## Task statement
Find the lines of data that contain the string "entry", then list them.

Segment Open

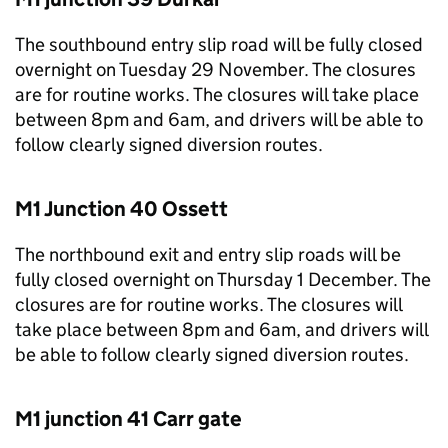
The southbound entry slip road will be fully closed
overnight on Tuesday 29 November. The closures
are for routine works. The closures will take place
between 8pm and 6am, and drivers will be able to
follow clearly signed diversion routes.
M1 Junction 40 Ossett
The northbound exit and entry slip roads will be
fully closed overnight on Thursday 1 December. The
closures are for routine works. The closures will
take place between 8pm and 6am, and drivers will
be able to follow clearly signed diversion routes.
M1 junction 41 Carr gate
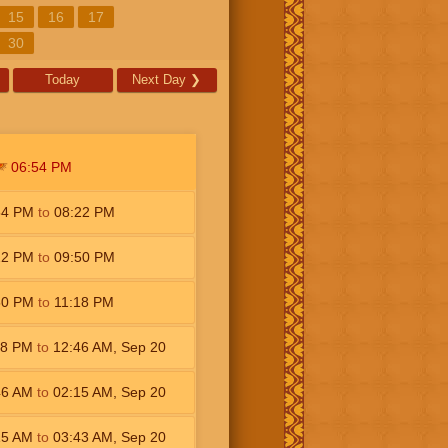
15
16
17
30
Today
Next Day
❯
06:54
PM
54
PM
to
08:22
PM
22
PM
to
09:50
PM
50
PM
to
11:18
PM
18
PM
to
12:46
AM
,
Sep 20
46
AM
to
02:15
AM
,
Sep 20
15
AM
to
03:43
AM
,
Sep 20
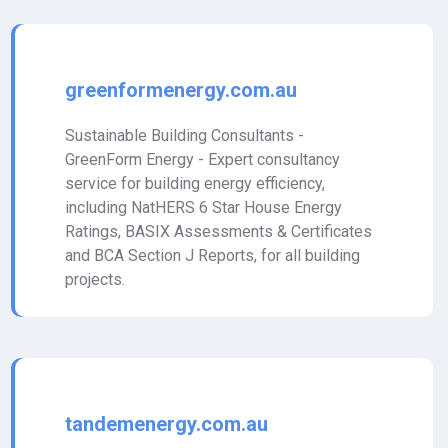
greenformenergy.com.au
Sustainable Building Consultants -
GreenForm Energy - Expert consultancy
service for building energy efficiency,
including NatHERS 6 Star House Energy
Ratings, BASIX Assessments & Certificates
and BCA Section J Reports, for all building
projects.
tandemenergy.com.au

Segment Closed

## Response area
The southbound entry slip road will be fully closed
The northbound exit and entry slip roads will be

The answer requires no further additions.